Troubadour makes musical magic
Australian sharing reflections
Australia’s most famous musical export may well be the diesel-fuelled anthem rock of AC/DC, but there’s another facet to the country’s musical landscape.
Whether it’s the country’s isolation at the bottom of the world or the immensity of its spaces, Down Under seems to inspire a particularly reflective style of songwriting that permeates the work of singer-songwriters like Gotye and Colin Hay and groups like Midnight Oil and Crowded House.
Add the name Jordie Lane to that list.
The 26-year-old Melbourne native more than capably carries the standard forward during his first Canadian tour, which started in Halifax July 3 and winds up in Vancouver on Aug. 1.
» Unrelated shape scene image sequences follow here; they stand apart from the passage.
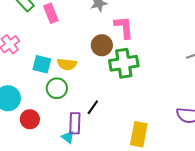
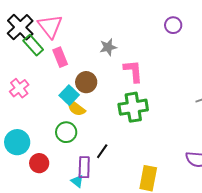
brown circle: (102, 45) -> (86, 82), moved
cyan square: (42, 64) -> (69, 95), moved, turned 30
yellow semicircle: (67, 64) -> (76, 108), turned 30

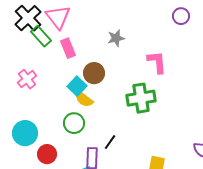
pink L-shape: (133, 71) -> (157, 62), moved

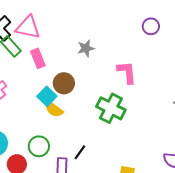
pink triangle: (58, 17) -> (28, 27), turned -40
green cross: (141, 98) -> (111, 108), turned 36
green circle: (74, 123) -> (39, 146), moved

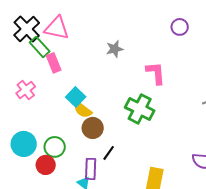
pink rectangle: (38, 58) -> (54, 63), moved
brown circle: (64, 83) -> (93, 128), moved
green circle: (39, 146) -> (55, 147), moved

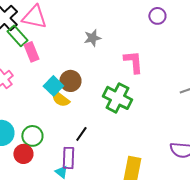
brown circle: (93, 128) -> (70, 81), moved
black line: (109, 153) -> (81, 134), moved

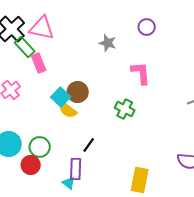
purple circle: (157, 16) -> (147, 27), moved
gray star: (92, 38) -> (108, 43), moved, turned 30
green cross: (117, 98) -> (125, 109), size x0.7

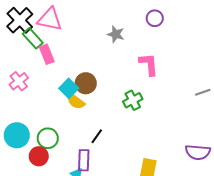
green cross: (125, 109) -> (133, 100), turned 36

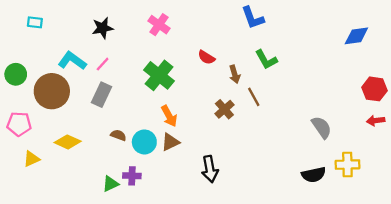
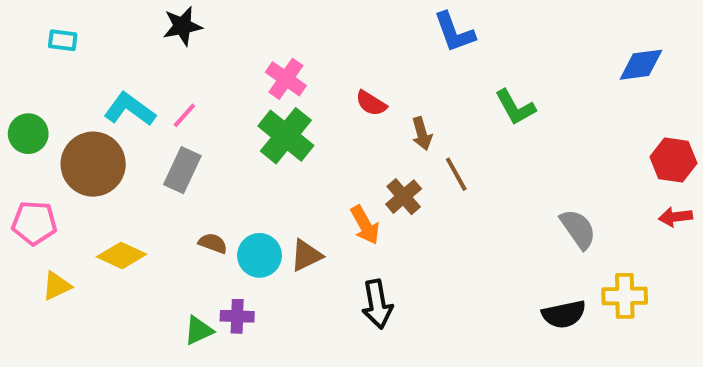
pink cross: (159, 25) -> (286, 79), moved
black star: (103, 28) -> (182, 26), moved
green L-shape: (266, 60) -> (515, 107), moved
orange arrow: (169, 116) -> (365, 225), moved

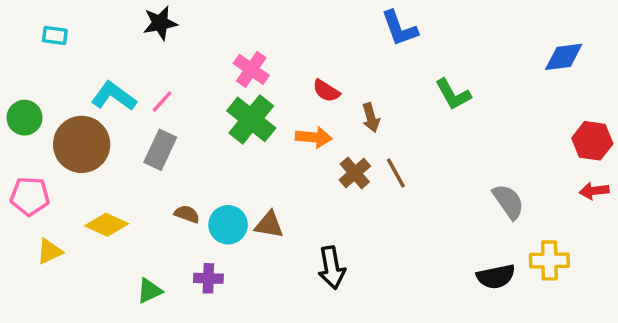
brown line: (456, 174) -> (396, 173), moved
orange arrow: (365, 225) -> (314, 137), moved, turned -56
brown triangle: (306, 255) -> (269, 225), turned 36
green triangle: (199, 330) -> (149, 291), moved

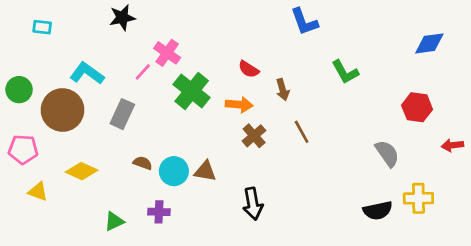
pink cross: (251, 69) -> (167, 53), moved
pink line: (162, 102) -> (143, 72), moved
red hexagon: (592, 141) -> (417, 107), moved
brown cross: (355, 173) -> (254, 136), moved
yellow triangle: (49, 252) -> (38, 192), turned 45

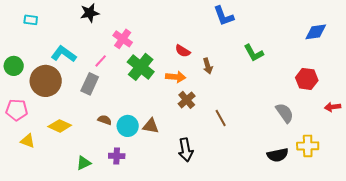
pink line: (143, 72) -> (101, 61), moved
brown line: (302, 132) -> (221, 118), moved

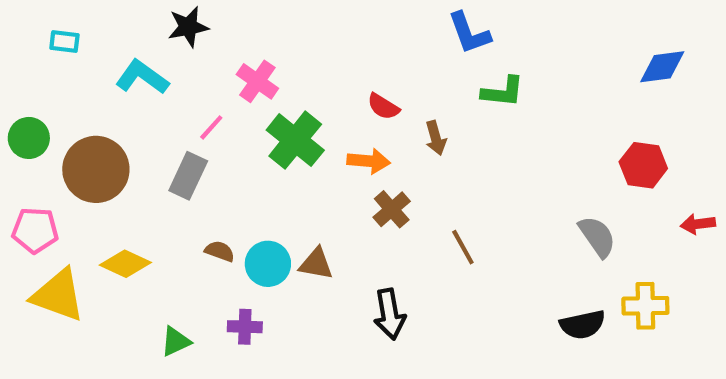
green L-shape: (254, 53) -> (503, 92), moved, turned -55
cyan L-shape: (64, 54) -> (142, 77), moved
yellow triangle: (28, 141) -> (58, 295), size x1.8

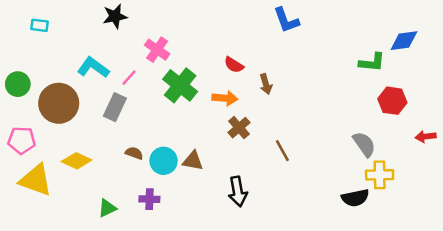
cyan L-shape: (142, 77) -> (93, 67), moved
green L-shape: (503, 92) -> (372, 62), moved
yellow cross: (645, 306) -> (380, 175), moved

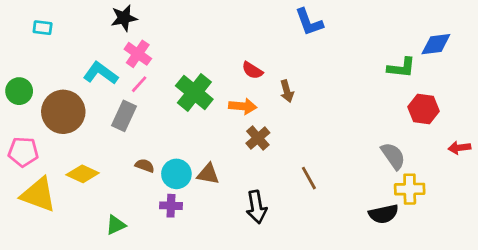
pink cross: (157, 50) -> (138, 54), moved
brown line: (282, 151) -> (309, 178), moved
purple cross: (149, 199) -> (171, 206), moved

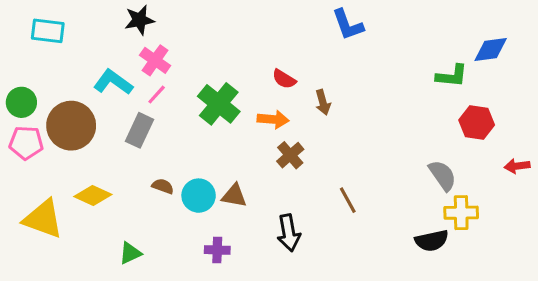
cyan rectangle: (43, 28) -> (48, 31), size x1.5
pink pentagon: (23, 152) -> (26, 143), moved
purple cross: (171, 206) -> (217, 250), moved

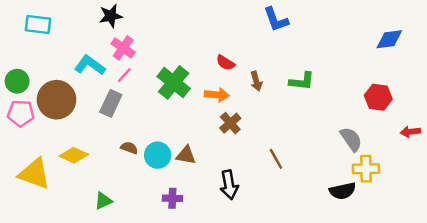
green L-shape: (452, 76) -> (302, 81), moved

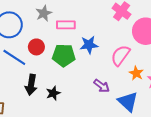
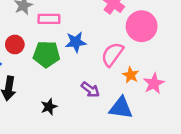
black star: (53, 93) -> (49, 107), moved
blue triangle: (128, 102) -> (121, 108), turned -35

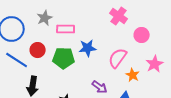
pink circle: (142, 26) -> (142, 35), size x0.6
pink star: (154, 84) -> (155, 64), moved

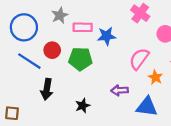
blue star: (88, 48) -> (107, 36), moved
purple arrow: (100, 87) -> (120, 90), turned 140

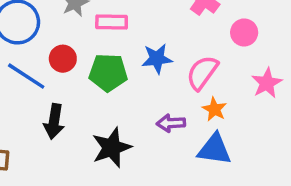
blue star: (107, 36) -> (157, 59), moved
orange star: (155, 77) -> (214, 109), moved
black star: (83, 106) -> (112, 148), size x1.6

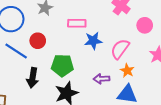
pink rectangle: (112, 22) -> (77, 23), moved
green pentagon: (108, 73) -> (62, 65), moved

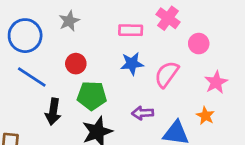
pink rectangle: (77, 23) -> (131, 30), moved
red circle: (38, 41) -> (76, 64), moved
orange star: (127, 71) -> (205, 116), moved

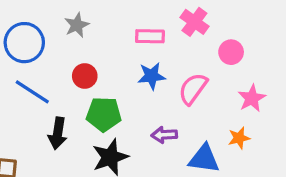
orange star: (205, 116) -> (239, 138), turned 30

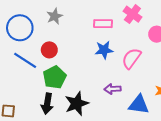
red circle: (85, 76) -> (49, 50), moved
green pentagon: (104, 114) -> (55, 77), moved, turned -30
black arrow: (58, 133) -> (47, 104), moved

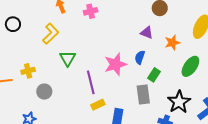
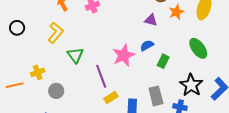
orange star: (172, 43) -> (176, 12), moved
blue semicircle: (140, 57) -> (147, 45), turned 48
green ellipse: (190, 66) -> (198, 48), turned -65
gray rectangle: (143, 94) -> (156, 96), moved

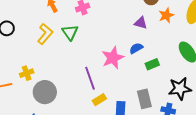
green triangle: (75, 55) -> (70, 32), moved
green rectangle: (163, 61) -> (152, 64), turned 40
black star: (191, 85) -> (180, 89), turned 30
gray circle: (56, 91) -> (45, 92), size x1.5

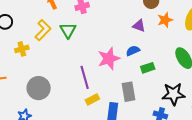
yellow cross: (27, 73) -> (22, 49), moved
gray rectangle: (144, 99) -> (129, 92), moved

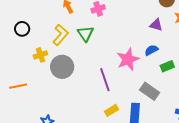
gray circle: (39, 88) -> (62, 67), moved
gray rectangle: (129, 92) -> (150, 91), turned -42
yellow rectangle: (92, 99) -> (111, 110), moved

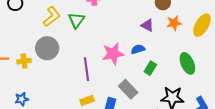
yellow cross: (40, 55) -> (24, 61), moved
green rectangle: (167, 66) -> (150, 68), turned -48

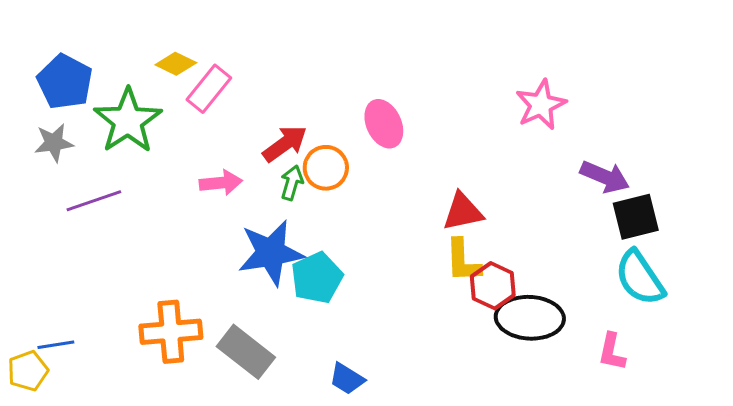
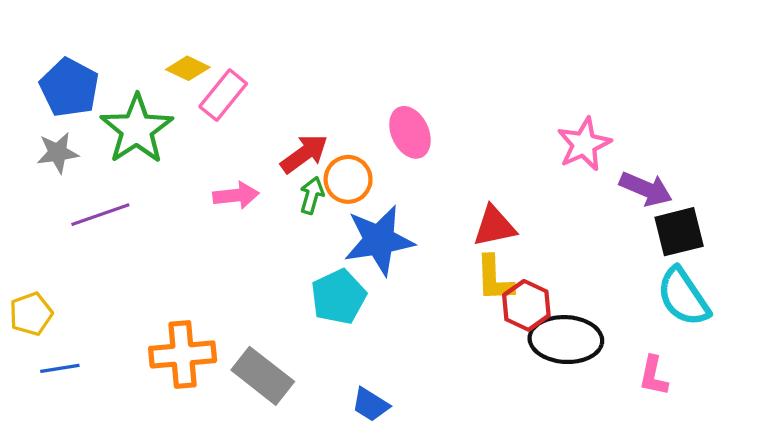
pink star: (541, 105) -> (584, 144), moved
blue star: (271, 253) -> (379, 240), moved
yellow pentagon: (28, 371) -> (31, 314), moved

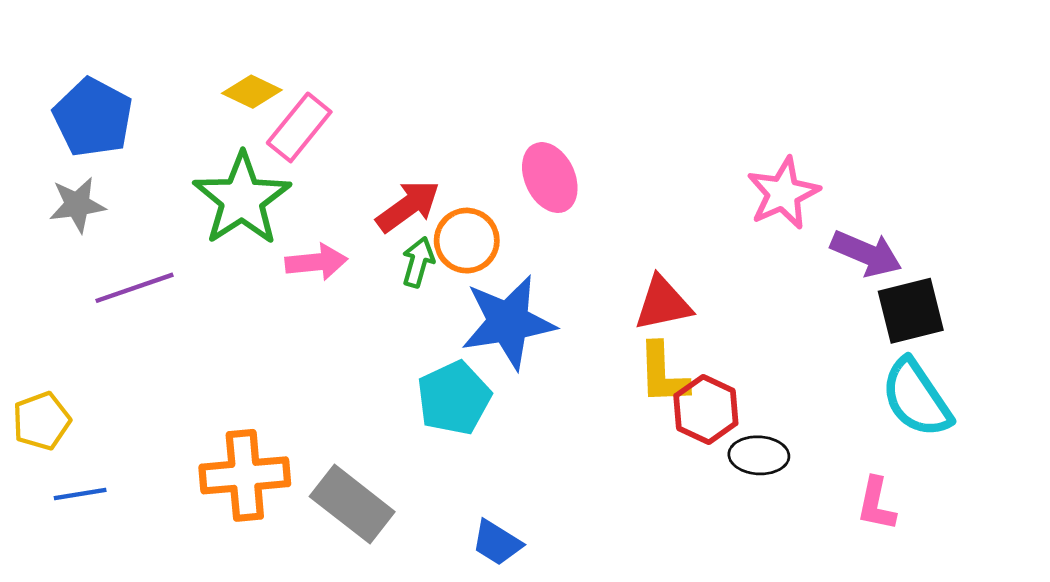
green star: (137, 129) -> (242, 199), moved
black ellipse: (566, 340) -> (759, 455), size x0.6

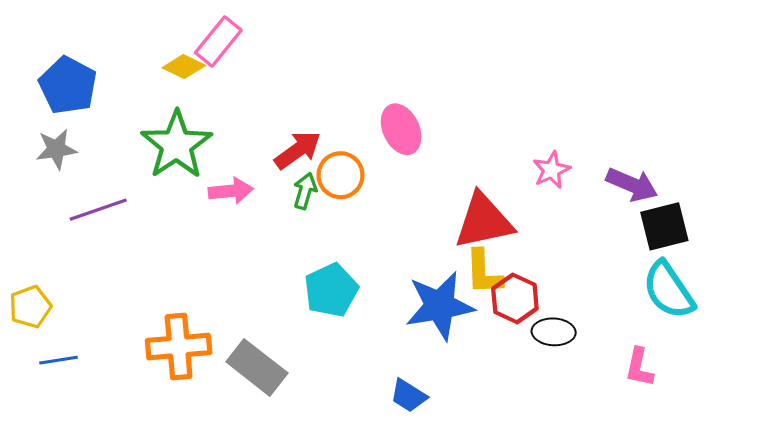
pink rectangle: (299, 127) -> (218, 41), moved
pink star: (783, 193) -> (552, 170), moved, size x0.7
red triangle: (663, 304) -> (484, 221), size x1.4
blue star: (508, 322) -> (440, 306), moved
blue trapezoid: (497, 543) -> (408, 396), moved

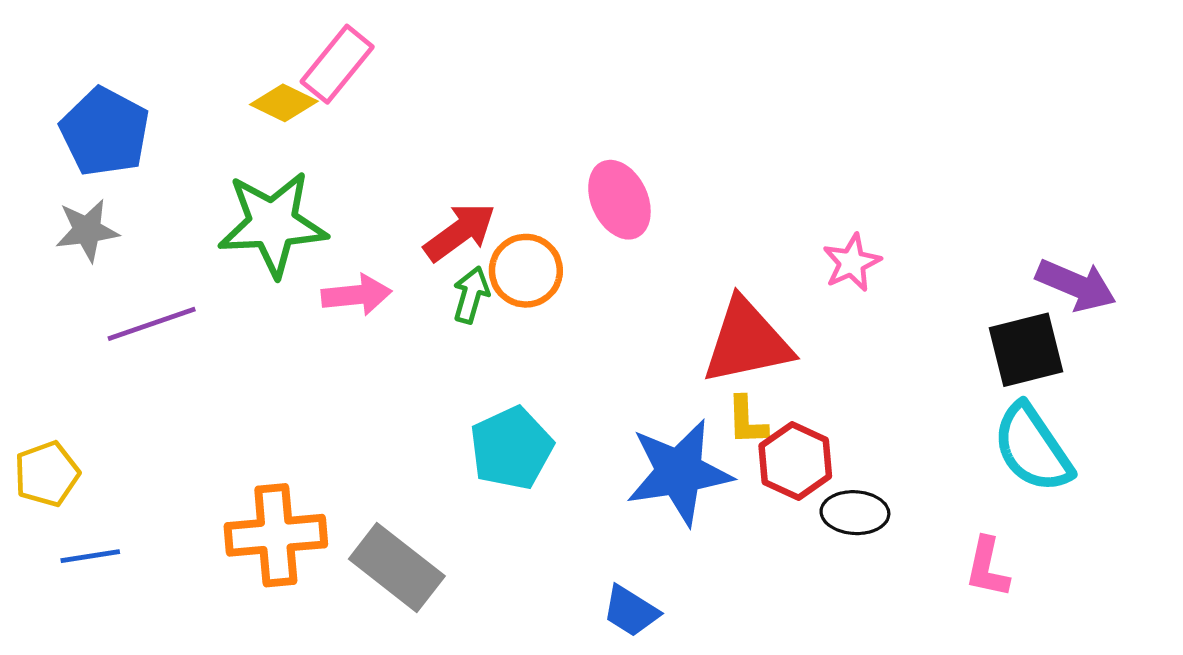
green star: (177, 145) -> (273, 224), turned 30
purple arrow: (632, 185) -> (1076, 285), moved
yellow L-shape: (484, 272) -> (747, 421), size x0.7

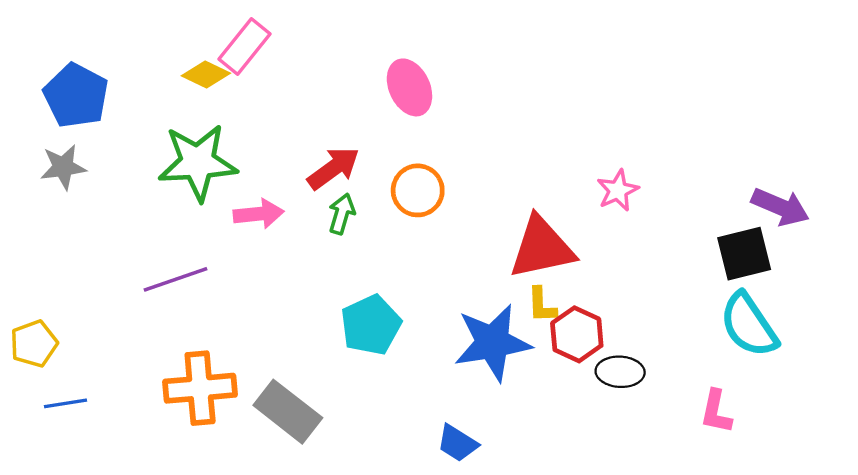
pink ellipse: (619, 200) -> (409, 87), moved
orange circle: (526, 271) -> (418, 190), moved
purple line: (152, 324) -> (175, 279), moved

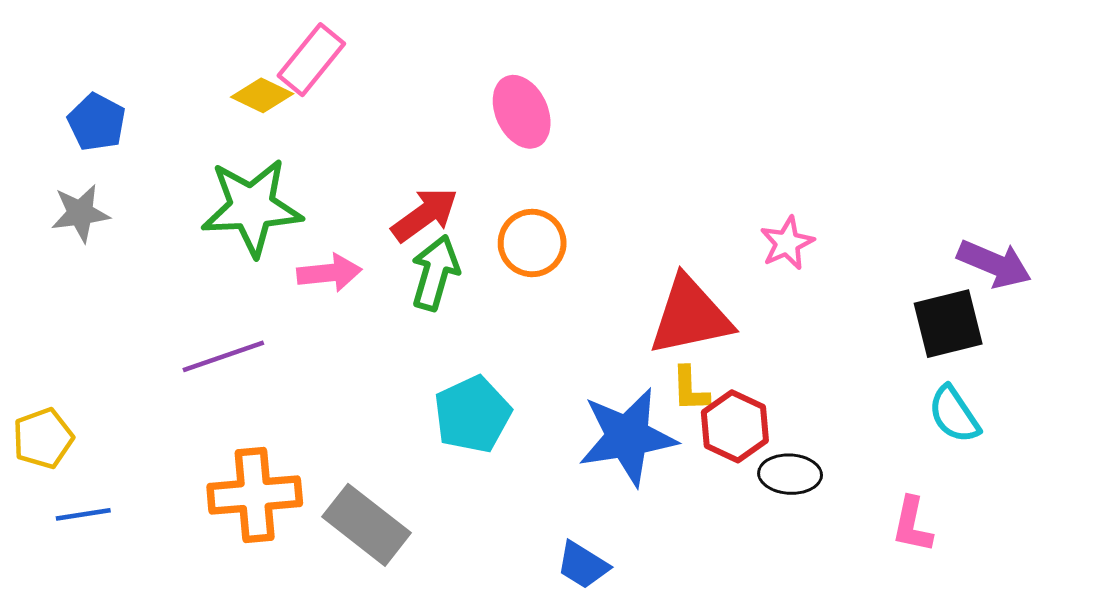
blue pentagon: (76, 96) -> (97, 122), size x0.7
green arrow: (342, 214) -> (435, 273), size x1.4
cyan semicircle: (749, 325) -> (954, 414), size x0.7

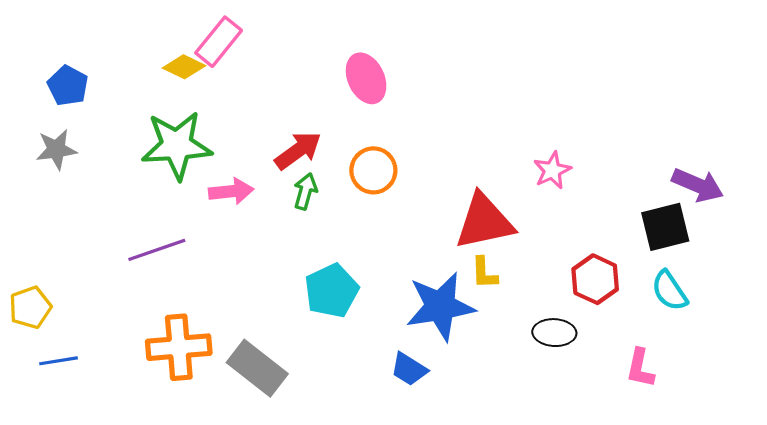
green arrow: (435, 273) -> (305, 191), size x0.7
red hexagon: (735, 426) -> (595, 279), moved
blue trapezoid: (583, 565) -> (409, 369), moved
Lane has been on the road almost constantly for the past eight years, backpacking around Southeast Asia, touring his native Australia and living rough in the Mojave Desert.
Growing up in the Melbourne suburb of Thornbury, an unremarkable neighbourhood whose ordinariness sparked his creative imagination, Lane perfected his songwriting skills.
“In a funny way, it was being stuck in one place that first inspired me,” he says. “I began to be fascinated with country music and the myth of the wandering troubadour. It’s that classic thing — that yearning for something you don’t have, for experiences that you’ve only had in your mind.”